This Atmospheric Weight: A Conversation with Jackson Culpepper
Jackson Culpepper is a graduate of the MFA program at the University of South Carolina, now living in east Tennessee. His work has appeared in Armchair/Shotgun, decomP, Paper Darts, and other publications.
To date, Cartridge Lit has published three of your stories, all featuring “Bozart” Cohn and his chronicler. How did this series start for you? What inspired it?
Initially I actually wanted to make the games, especially Age of Tribes and Don Quixote. Around the time I realized how huge of an endeavor it is to build a game I was reading Borges.
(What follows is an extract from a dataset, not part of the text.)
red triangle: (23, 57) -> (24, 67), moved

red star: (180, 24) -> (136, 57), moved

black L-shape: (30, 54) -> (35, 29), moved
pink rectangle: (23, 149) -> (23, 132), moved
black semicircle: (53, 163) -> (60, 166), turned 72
In Ficciones there are several fictional novels that he describes, particularly showing their effects. Here, then was a model: I didn’t have to make the great game, only describe it in the same degree of complexity.
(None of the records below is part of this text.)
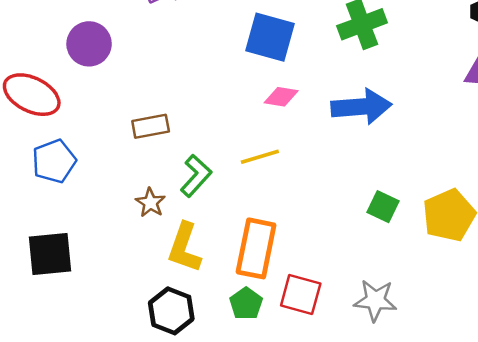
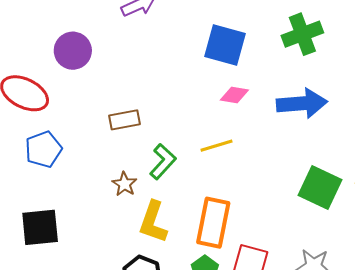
green square: (383, 207) -> (320, 188), size x1.6

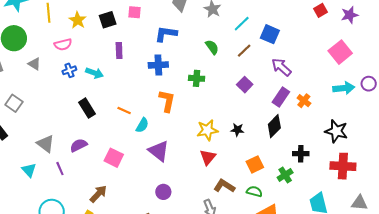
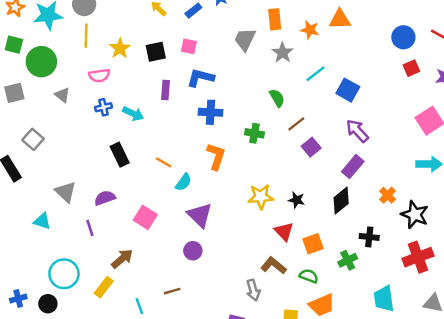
blue L-shape: (166, 34) -> (200, 78), moved
brown line: (244, 51) -> (296, 124), moved
orange cross: (304, 101) -> (388, 195), moved
red triangle: (208, 157) -> (284, 231), moved, turned -30
red cross: (343, 166) -> (418, 257), turned -30
purple line: (60, 169) -> (90, 228), moved
cyan triangle: (29, 170) -> (42, 221), turned -35
purple circle: (163, 192) -> (193, 251), moved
Another big inspiration was the work of Em Lockaby, especially his stories on the sadly defunct Nightmare Mode. He’s brilliant at writing about games, and influenced me greatly in how I think of them.
Your “Bozart” stories are fiction masquerading as journalism, like a mockumentary. What appeals to you about this framing technique? Are you drawn to it in other contexts as well?
The form is an extension of the Borges idea, that of examining the complexity of a nonexistent work. Having the character Bozart be part of the story (with the narrator as foil and, as you say, chronicler) gave me the chance to imagine his ideology as he created the games.
There’s something to the idea that because of where we are as a culture, maybe because so many things have become monetized and advertised, that even our fiction needs to hold close to reality to matter to us. I think of Knausgaard’s My Struggle, which is a novel but is also exactly autobiographical.
What are your obsessions in your writing? What themes or subjects do you return to most?
I go through phases of obsession, as I’m sure most writers do. Lately I’ve been thinking a lot about economic pressure and how it forms this atmospheric weight on us, or how it can preclude some of our most basic human joys like family, meaningful work, even love. Granted, this obsession came after working a few years in retail.
Maybe the common denominator of my work is the question of making livable, meaningful lives for ourselves. We tend to think that’s the goal, but just how possible or achievable is it? Is it better to travel and enjoy oneself, or to devote oneself to a worthy vocation? Bozart is one of these artists who makes art solely to see what is finally possible, and that is another goal of dubious worth.
Describe your personal history with video games. Any favorite games you care to mention? Do you play often?
I started with TIE Fighter, and sleepovers with my friend and I working our way through Myst. Wild Arms for PS1 just captured my imagination when it came out. The first few Silent Hills, especially 2 of course, helped me through some dark parts of my adolescence—one day I’ll have to find a therapist who has also played it and see how that works. The narrative and exploration has always been the hook for me. Lately I’ve lost track of things; I’m no good at all at most of the console games. Still, I adored Undertale and Life is Strange, and when I have the time to devote to it, I’m looking forward to The Long Dark‘s story mode.
What writing project(s) are you working on now?
Right now I’m working on the short story collection from which the Bozart stories come called The Economic Despair Game. I’ve got a solid draft and will be hunting readers soon. The collection is largely about that economic pressure/despair, with a millennial narrator on a quest for meaningful work and to make a living both. It’s also got Dragon Dice and a fair dose of Appalachian magical realism.
What have you read and/or played recently that you want to recommend?
Anyone who hasn’t played Undertale should go play it immediately. For books, Night at the Fiestas is an excellent short story collection from a few years ago, and Proulx’s Barkskins was incredible. I wish there were more of that book for me to keep reading.